In succeeding generations fancy decorated the story with many legends, but although these are often innocent, and even poetic beyond the ordinary mark of the apocryphal Gospel narratives, they are all avoided in this conception. Here no legend is taken for authority. The attempt is to put together the detached links of the story, and I rely only upon my personal knowledge of the country and climate, acquired by many years of residence throughout all its seasons, to understand how the sorrows of that night would be intensified by the angry elements.

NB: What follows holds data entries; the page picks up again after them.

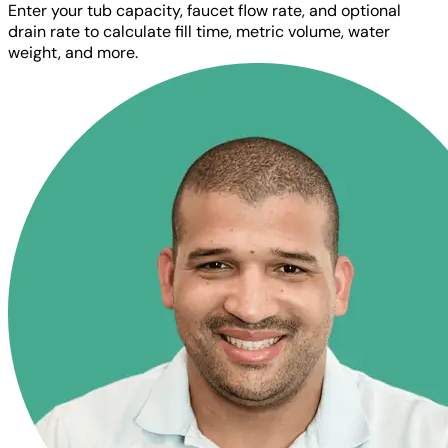
Enter your tub capacity, faucet flow rate, and optional
drain rate to calculate fill time, metric volume, water
weight, and more.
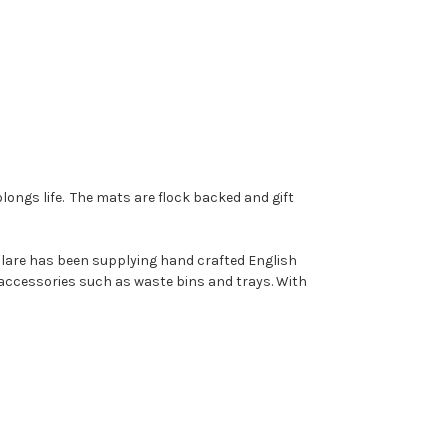
longs life. The mats are flock backed and gift
 Clare has been supplying hand crafted English
accessories such as waste bins and trays. With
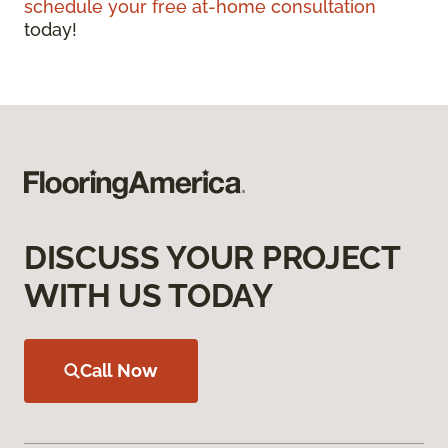
schedule your free at-home consultation
today!
DISCUSS YOUR PROJECT
WITH US TODAY
Call Now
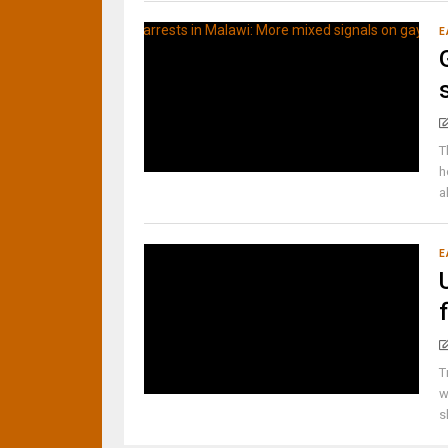
E
T
h
a
E
T
w
s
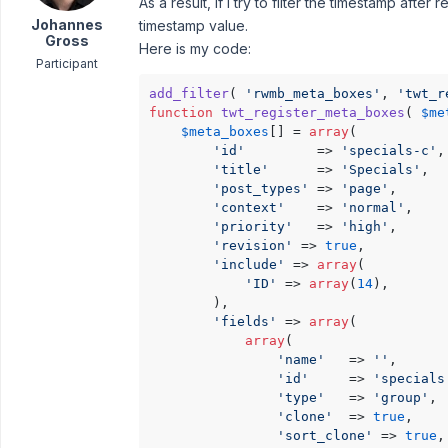
As a result, if I try to filter the timestamp after
Johannes
timestamp value.
Gross
Here is my code:
Participant
add_filter
( 
'rwmb_meta_boxes'
, 
'twt_r
function
twt_register_meta_boxes
(
$me
$meta_boxes
[] = 
array
(

'id'
         => 
'specials-c'
,

'title'
      => 
'Specials'
,

'post_types'
 => 
'page'
,

'context'
    => 
'normal'
,

'priority'
   => 
'high'
,

'revision'
 => 
true
,

'include'
 => 
array
(

'ID'
 => 
array
(
14
),

        ),

'fields'
 => 
array
(

array
(

'name'
   => 
''
,

'id'
     => 
'specials
'type'
   => 
'group'
,

'clone'
  => 
true
,

'sort_clone'
 => 
true
,
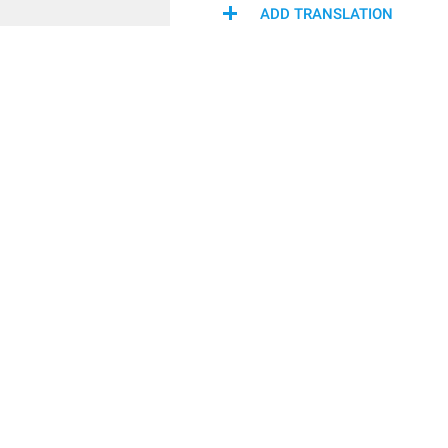
ADD TRANSLATION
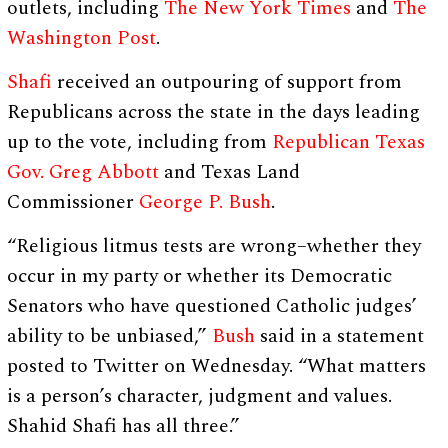
outlets, including
The New York Times
and
The
Washington Post
.
Shafi
received an outpouring of support from
Republicans across the state in the days leading
up to the vote, including from
Republican Texas
Gov. Greg Abbott
and Texas Land
Commissioner
George P. Bush
.
“Religious litmus tests are wrong–whether they
occur in my party or whether its Democratic
Senators who have questioned Catholic judges’
ability to be unbiased,”
Bush
said in a statement
posted to Twitter on Wednesday. “What matters
is a person’s character, judgment and values.
Shahid Shafi has all three.”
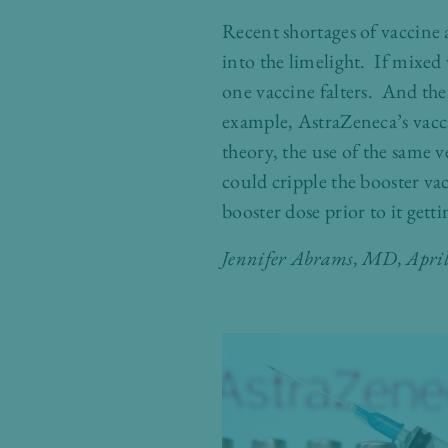
Recent shortages of vaccine 
into the limelight. If mixe
one vaccine falters. And the
example, AstraZeneca’s vacc
theory, the use of the same 
could cripple the booster va
booster dose prior to it get
Jennifer Abrams, MD
, Apri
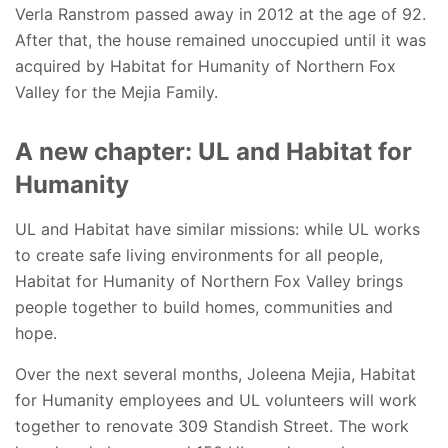
Verla Ranstrom passed away in 2012 at the age of 92.
After that, the house remained unoccupied until it was
acquired by Habitat for Humanity of Northern Fox
Valley for the Mejia Family.
A new chapter: UL and Habitat for
Humanity
UL and Habitat have similar missions: while UL works
to create safe living environments for all people,
Habitat for Humanity of Northern Fox Valley brings
people together to build homes, communities and
hope.
Over the next several months, Joleena Mejia, Habitat
for Humanity employees and UL volunteers will work
together to renovate 309 Standish Street. The work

The looking back upon a home from which a family is driven by oppression has ever been regarded as a motive for compassion, and to this calamity the Holy Family had to submit. The heights to the south of “Beit Jala”—by some writers recognised as Rama—give an extended view, the mountains of Moab far away to the east, and the Dead Sea below, the great plain of Philistia down in the west. A storm thence seen produces the impression of sublime purpose. The lightning gathers beyond the great hollow which includes Jericho and the lost Sodom and Gomorrah, and then wavers, as the fingers of a mighty player upon the keys of a musical instrument, collecting the errant forces of the air, and[9] tremulous with dancing flame in the south over the extending table-land it seems to linger as though searching the plain of Philistia for its special mark, and there darts down in fury; but the sword which was to pierce the breast of the mother, “blessed withal above all women,” was of man’s forging. According to our order of events the noisy elements would not have endured long, for soon the peaceful snow followed falling with its wandering flakes. It would be then that the cry would sound, which St. Matthew quotes Jeremiah to describe, “In Rama was there a voice heard, lamentation, and weeping and great mourning, Rachel weeping for her children, and would not be comforted because they are not.” We are not debarred from thinking that the mother suffered some of her pain in the wonder natural to humanity, that the powers of evil should be able thus to prevail over the pure and the righteous.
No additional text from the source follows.